If successful, it would be the biggest blow to foreign backed militant groups in Syria's largest city since they entered it two years ago. Aleppo, once Syria's commercial center, has been carved up into rebel- and government-controlled areas since an opposition offensive in mid-2012.
The push also comes a month after extremist militants of so-called Islamic State of Iraq and Levant (ISIL) terrorist group seized territories straddling Syria and neighboring Iraq where they have declared a self-styled caliphate.
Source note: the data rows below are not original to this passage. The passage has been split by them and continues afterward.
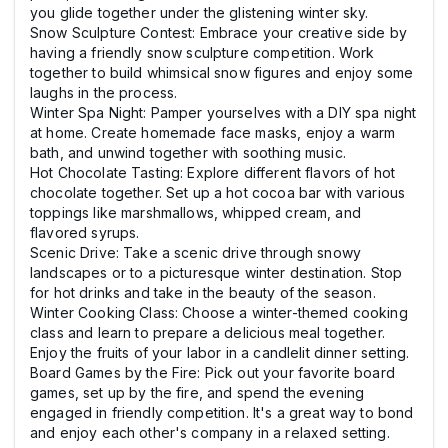
you glide together under the glistening winter sky.
Snow Sculpture Contest: Embrace your creative side by
having a friendly snow sculpture competition. Work
together to build whimsical snow figures and enjoy some
laughs in the process.
Winter Spa Night: Pamper yourselves with a DIY spa night
at home. Create homemade face masks, enjoy a warm
bath, and unwind together with soothing music.
Hot Chocolate Tasting: Explore different flavors of hot
chocolate together. Set up a hot cocoa bar with various
toppings like marshmallows, whipped cream, and
flavored syrups.
Scenic Drive: Take a scenic drive through snowy
landscapes or to a picturesque winter destination. Stop
for hot drinks and take in the beauty of the season.
Winter Cooking Class: Choose a winter-themed cooking
class and learn to prepare a delicious meal together.
Enjoy the fruits of your labor in a candlelit dinner setting.
Board Games by the Fire: Pick out your favorite board
games, set up by the fire, and spend the evening
engaged in friendly competition. It's a great way to bond
and enjoy each other's company in a relaxed setting.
Most of the land was seized in June during a push across Iraq.
Rami Abdurrahman, who heads the Britain-based Syrian Observatory for Human Rights, said Monday that reinforcements, including members of the elite Republican Guards and allies from Lebanon's Hezbollah group, had recently arrived in Aleppo.
Abdurrahman and an activist based near the city who goes by the name of Abu al-Hassan said Monday's fighting was concentrated near an army base known as the Infantry Academy that militants captured two years ago.
The move against the rebel-held areas comes two months after hundreds of Syrian militants withdrew from parts of the central city of Homs that they had held for nearly two years despite a government blockade. Homs, once the center of the rebellion against President Bashar Assad, is currently under government control.
Syrian government forces last week seized the Sheikh Najjar neighborhood and a key industrial area, allowing them to choke off rebel-held parts of Aleppo.
A Syrian army officer told state TV that troops now control a main highway north of Aleppo and ``we have closed a belt of up to 80 percent from the north.''
A correspondent for the channel said that military experts were dismantling bombs placed by militants in the industrial area, adding that large amounts of weapons were captured.